▶ **What you will do**: The expected result is a word-for-word copy of the entries, minus any pictures.

□ □ □ □ □ □ □

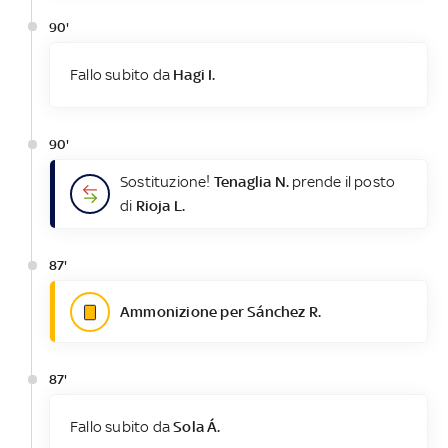
90'
Fallo subito da
Hagi I.
90'
Sostituzione!
Tenaglia N.
prende il posto
di
Rioja L.
87'
Ammonizione per Sánchez R.
87'
Fallo subito da
Sola Á.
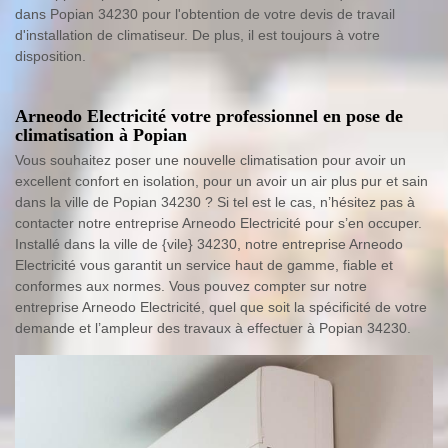
dans Popian 34230 pour l'obtention de votre devis de travail
d'installation de climatiseur. De plus, il est toujours à votre
disposition.
Arneodo Electricité votre professionnel en pose de
climatisation à Popian
Vous souhaitez poser une nouvelle climatisation pour avoir un
excellent confort en isolation, pour un avoir un air plus pur et sain
dans la ville de Popian 34230 ? Si tel est le cas, n’hésitez pas à
contacter notre entreprise Arneodo Electricité pour s’en occuper.
Installé dans la ville de {vile} 34230, notre entreprise Arneodo
Electricité vous garantit un service haut de gamme, fiable et
conformes aux normes. Vous pouvez compter sur notre
entreprise Arneodo Electricité, quel que soit la spécificité de votre
demande et l’ampleur des travaux à effectuer à Popian 34230.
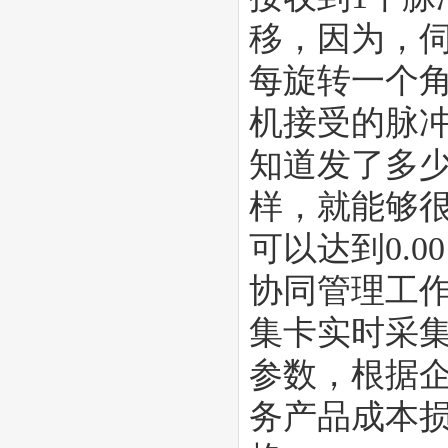
移，因为，
每旋转一个
机接受的脉
知道发了多
样，就能够
可以达到0.
协同管理工
集卡实时采
参数，根据
务产品成本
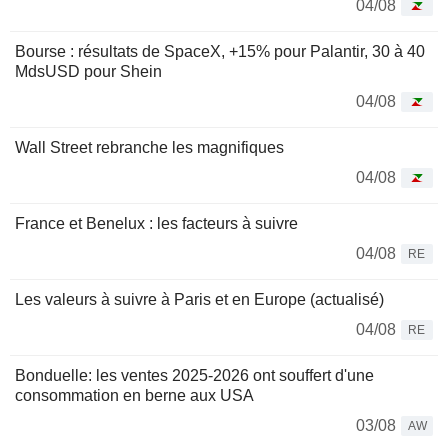
04/08
Bourse : résultats de SpaceX, +15% pour Palantir, 30 à 40
MdsUSD pour Shein
04/08
Wall Street rebranche les magnifiques
04/08
France et Benelux : les facteurs à suivre
04/08
RE
Les valeurs à suivre à Paris et en Europe (actualisé)
04/08
RE
Bonduelle: les ventes 2025-2026 ont souffert d'une
consommation en berne aux USA
03/08
AW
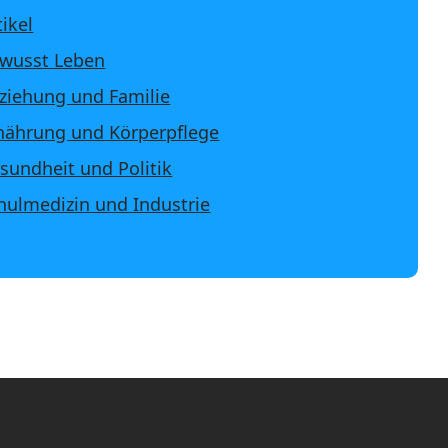
tikel
wusst Leben
ziehung und Familie
nährung und Körperpflege
sundheit und Politik
hulmedizin und Industrie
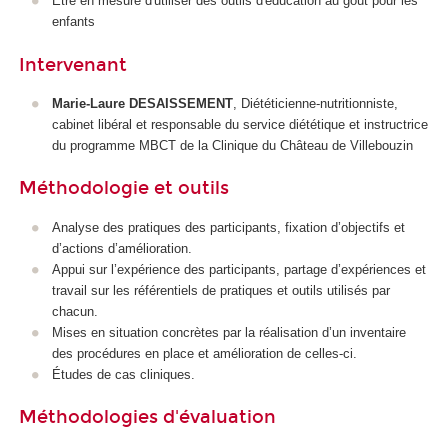
Être en mesure d'utiliser des outils d'éducation au goût pour les
enfants
Intervenant
Marie-Laure DESAISSEMENT
, Diététicienne-nutritionniste,
cabinet libéral et responsable du service diététique et instructrice
du programme MBCT de la Clinique du Château de Villebouzin
Méthodologie et outils
Analyse des pratiques des participants, fixation d’objectifs et
d’actions d’amélioration.
Appui sur l’expérience des participants, partage d’expériences et
travail sur les référentiels de pratiques et outils utilisés par
chacun.
Mises en situation concrètes par la réalisation d’un inventaire
des procédures en place et amélioration de celles-ci.
Études de cas cliniques.
Méthodologies d'évaluation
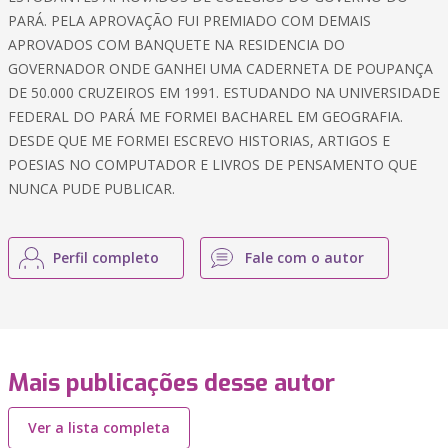
PARÁ. PELA APROVAÇÃO FUI PREMIADO COM DEMAIS
APROVADOS COM BANQUETE NA RESIDENCIA DO
GOVERNADOR ONDE GANHEI UMA CADERNETA DE POUPANÇA
DE 50.000 CRUZEIROS EM 1991. ESTUDANDO NA UNIVERSIDADE
FEDERAL DO PARÁ ME FORMEI BACHAREL EM GEOGRAFIA.
DESDE QUE ME FORMEI ESCREVO HISTORIAS, ARTIGOS E
POESIAS NO COMPUTADOR E LIVROS DE PENSAMENTO QUE
NUNCA PUDE PUBLICAR.
Perfil completo
Fale com o autor
Mais publicações desse autor
Ver a lista completa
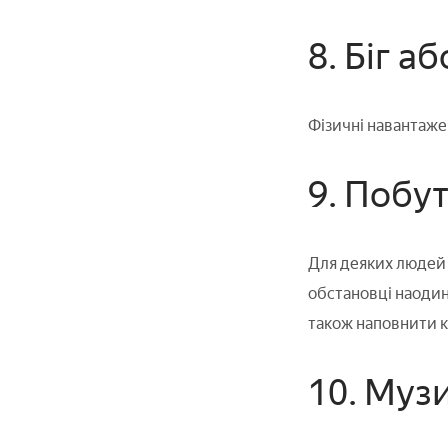
8. Біг а
Фізичні навантаж
9. Побут
Для деяких людей д
обстановці наодин
також наповнити 
10. Музи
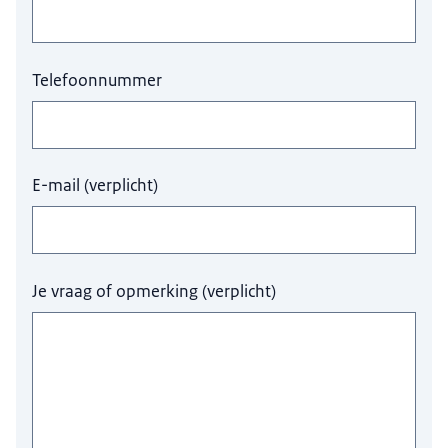
Telefoonnummer
E-mail
(
verplicht
)
Je vraag of opmerking
(
verplicht
)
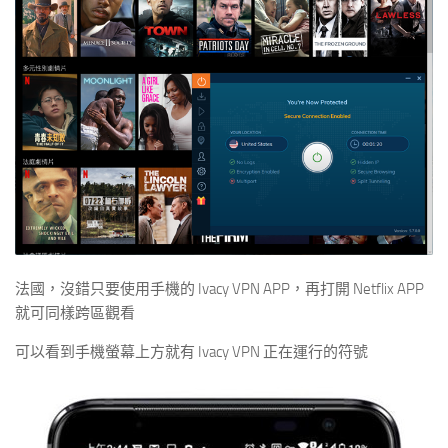
法國，沒錯只要使用手機的 Ivacy VPN APP，再打開 Netflix APP
就可同樣跨區觀看
可以看到手機螢幕上方就有 Ivacy VPN 正在運行的符號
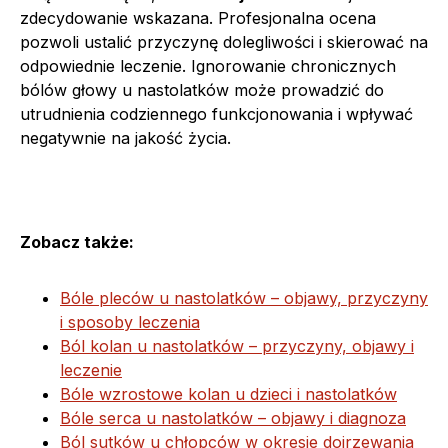
zdecydowanie wskazana. Profesjonalna ocena
pozwoli ustalić przyczynę dolegliwości i skierować na
odpowiednie leczenie. Ignorowanie chronicznych
bólów głowy u nastolatków może prowadzić do
utrudnienia codziennego funkcjonowania i wpływać
negatywnie na jakość życia.
Zobacz także:
Bóle pleców u nastolatków – objawy, przyczyny
i sposoby leczenia
Ból kolan u nastolatków – przyczyny, objawy i
leczenie
Bóle wzrostowe kolan u dzieci i nastolatków
Bóle serca u nastolatków – objawy i diagnoza
Ból sutków u chłopców w okresie dojrzewania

□ □ □ □ □ □ □

▶ **Answer**:
90'
Fallo subito da
Hagi I.
90'
Sostituzione!
Tenaglia N.
prende il posto
di
Rioja L.
87'
Ammonizione per Sánchez R.
87'
Fallo subito da
Sola Á.
dans Popian 34230 pour l'obtention de votre devis de travail
d'installation de climatiseur. De plus, il est toujours à votre
disposition.
Arneodo Electricité votre professionnel en pose de
climatisation à Popian
Vous souhaitez poser une nouvelle climatisation pour avoir un
excellent confort en isolation, pour un avoir un air plus pur et sain
dans la ville de Popian 34230 ? Si tel est le cas, n’hésitez pas à
contacter notre entreprise Arneodo Electricité pour s’en occuper.
Installé dans la ville de {vile} 34230, notre entreprise Arneodo
Electricité vous garantit un service haut de gamme, fiable et
conformes aux normes. Vous pouvez compter sur notre
entreprise Arneodo Electricité, quel que soit la spécificité de votre
demande et l’ampleur des travaux à effectuer à Popian 34230.
移，因为，
每旋转一个
机接受的脉
知道发了多
样，就能够
可以达到0.
协同管理工
集卡实时采
参数，根据
务产品成本
04/08
Bourse : résultats de SpaceX, +15% pour Palantir, 30 à 40
MdsUSD pour Shein
04/08
Wall Street rebranche les magnifiques
04/08
France et Benelux : les facteurs à suivre
04/08
RE
Les valeurs à suivre à Paris et en Europe (actualisé)
04/08
RE
Bonduelle: les ventes 2025-2026 ont souffert d'une
consommation en berne aux USA
03/08
AW
tikel
wusst Leben
ziehung und Familie
nährung und Körperpflege
sundheit und Politik
hulmedizin und Industrie
Être en mesure d'utiliser des outils d'éducation au goût pour les
enfants
Intervenant
Marie-Laure DESAISSEMENT
, Diététicienne-nutritionniste,
cabinet libéral et responsable du service diététique et instructrice
du programme MBCT de la Clinique du Château de Villebouzin
Méthodologie et outils
Analyse des pratiques des participants, fixation d’objectifs et
d’actions d’amélioration.
Appui sur l’expérience des participants, partage d’expériences et
travail sur les référentiels de pratiques et outils utilisés par
chacun.
Mises en situation concrètes par la réalisation d’un inventaire
des procédures en place et amélioration de celles-ci.
Études de cas cliniques.
Méthodologies d'évaluation
PARÁ. PELA APROVAÇÃO FUI PREMIADO COM DEMAIS
APROVADOS COM BANQUETE NA RESIDENCIA DO
GOVERNADOR ONDE GANHEI UMA CADERNETA DE POUPANÇA
DE 50.000 CRUZEIROS EM 1991. ESTUDANDO NA UNIVERSIDADE
FEDERAL DO PARÁ ME FORMEI BACHAREL EM GEOGRAFIA.
DESDE QUE ME FORMEI ESCREVO HISTORIAS, ARTIGOS E
POESIAS NO COMPUTADOR E LIVROS DE PENSAMENTO QUE
NUNCA PUDE PUBLICAR.
Perfil completo
Fale com o autor
Mais publicações desse autor
Ver a lista completa
8. Біг а
Фізичні навантаж
9. Побут
Для деяких людей д
обстановці наодин
також наповнити 
10. Музи
Telefoonnummer
E-mail
(
verplicht
)
Je vraag of opmerking
(
verplicht
)
法國，沒錯只要使用手機的 Ivacy VPN APP，再打開 Netflix APP
就可同樣跨區觀看
可以看到手機螢幕上方就有 Ivacy VPN 正在運行的符號
zdecydowanie wskazana. Profesjonalna ocena
pozwoli ustalić przyczynę dolegliwości i skierować na
odpowiednie leczenie. Ignorowanie chronicznych
bólów głowy u nastolatków może prowadzić do
utrudnienia codziennego funkcjonowania i wpływać
negatywnie na jakość życia.
Zobacz także:
Bóle pleców u nastolatków – objawy, przyczyny
i sposoby leczenia
Ból kolan u nastolatków – przyczyny, objawy i
leczenie
Bóle wzrostowe kolan u dzieci i nastolatków
Bóle serca u nastolatków – objawy i diagnoza
Ból sutków u chłopców w okresie dojrzewania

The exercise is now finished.